Most horrendously is the way the religious patriarchy has caused and covered up rape and sexual harassment crimes against women. We’ve seen this in the case of Doug Phillips, where his position as the “biblical leader” within his home established a household where his decisions and authority remained unquestioned—allowing him to sexually abuse his children’s nanny. Numerous Bible colleges such as Bob Jones University and Patrick Henry College have lately gained national attention for not taking rape and sexual abuse cases seriously, for blaming the victim, or for demanding the victim “forgive” her abuser.

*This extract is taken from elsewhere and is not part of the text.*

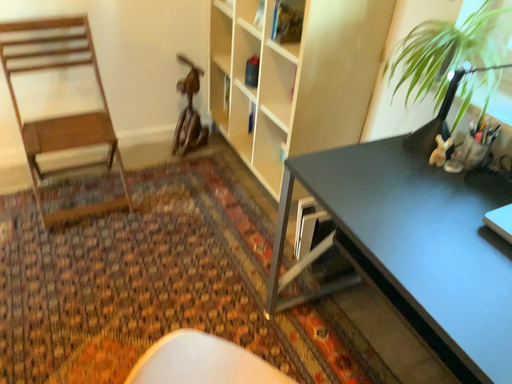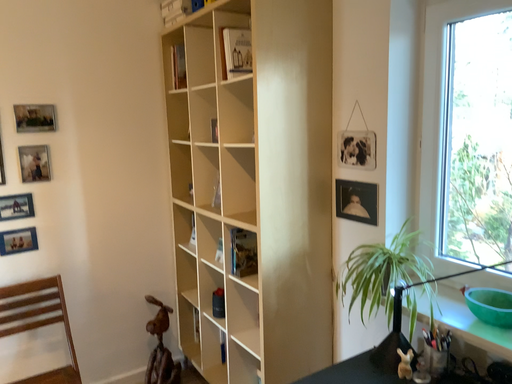 Question: Which way did the camera rotate in the video?

Choices:
 (A) rotated upward
 (B) rotated downward

Answer: (A)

Then there is the concept of “biblical gender roles” espoused by many conservative evangelical churches. Referred to also as “complementarianism,” the belief upholds that men and women are equal in terms of moral responsibility and in terms of their need for God’s grace and salvation, but they must have different roles within the household where the woman is the nurturing wife and mother and the man is the breadwinner. Although upheld as “biblical,” complementarianism is really nothing less than the Victorian system of separate spheres—where the woman is idealized as the “Angel of the House” while the man maintains his “manly” duties working outside the home.

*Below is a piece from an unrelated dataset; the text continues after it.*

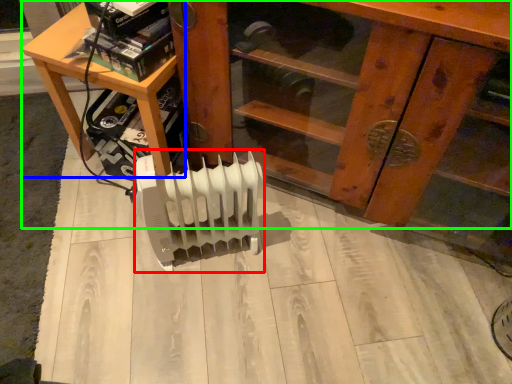 Question: Which is farther away from heater (highlighted by a red box)? table (highlighted by a blue box) or furniture (highlighted by a green box)?

Choices:
 (A) table
 (B) furniture

Answer: (B) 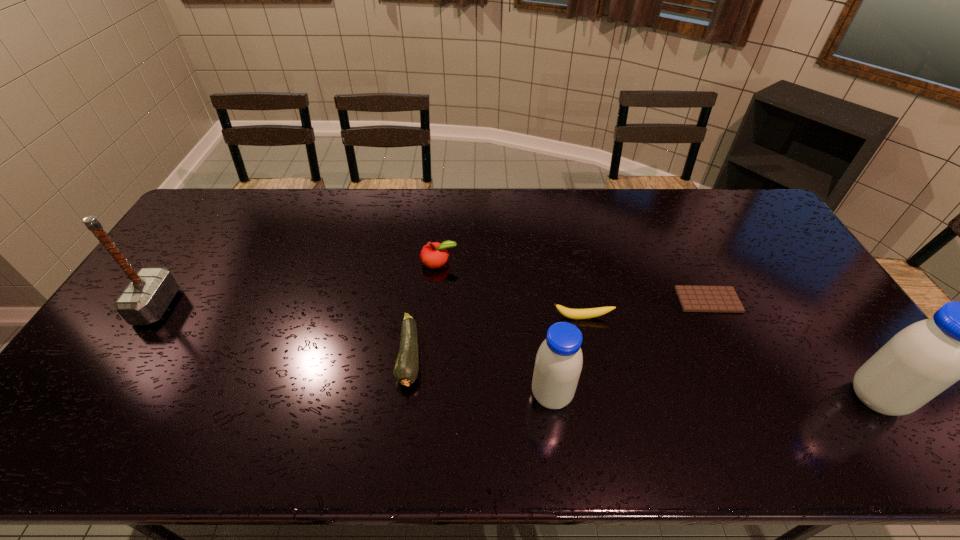 Locate an element on the screen. This screenshot has height=540, width=960. vacant place for an extra soya milk on the left is located at coordinates (230, 393).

Complementarianism thrives among many of my conservative religious friends’ families and I have seen intelligent women attend churches where they are forbidden to teach men. I’ve seen women brainwashed by the concept into following their “spiritual leader” even if their leader’s decisions and beliefs harm their family unit—to protest or question their leader would not be practicing “submission.” I respect a woman’s decision to be a full-time mother, but I’ve seen women frustrated and depressed when they desire to work or pursue a degree outside of their home, but they feel too guilty because doing so would be “selfish” or against God’s will. Most disturbingly, I’ve had women fiercely defend their role as the submissive, nurturing partner to me because even though they might not like it, “it’s God’s law” and should not be questioned. They line out an avalanche of carefully chosen verses in the Bible while ignoring other verses upholding women as leaders, as the first witnesses to the Resurrection, as savvy business negotiators. They also ignore the stories in the Bible where “biblical leaders” rape or try to sell their daughters as prostitutes, where a father burns his daughter alive because he believes it’s God’s will. They ignore the fact that the “spiritual leader” in a home can be morally corrupt or brutal, because well…this would disrupt the essential foundation of their “biblically prescribed” ideology.

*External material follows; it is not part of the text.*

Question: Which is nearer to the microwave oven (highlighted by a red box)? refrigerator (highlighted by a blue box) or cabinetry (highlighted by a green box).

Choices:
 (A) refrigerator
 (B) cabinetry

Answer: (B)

Biblical patriarchy and complementarianism assert the worst traits of human nature. We all want to be the boss, to have our way—this is part of human nature and why relationships are so difficult. As a Christian feminist, I believe in fundamental gender equality, that as creations of God men and women have equal value when it comes to giving a hundred percent to the economic and domestic well-being of a household. It would be just as wrong for me to try to rule over my husband as it would be for him to try to rule over me, and thisegalitarianism, this complete mutuality, is what makes our relationship and our household work.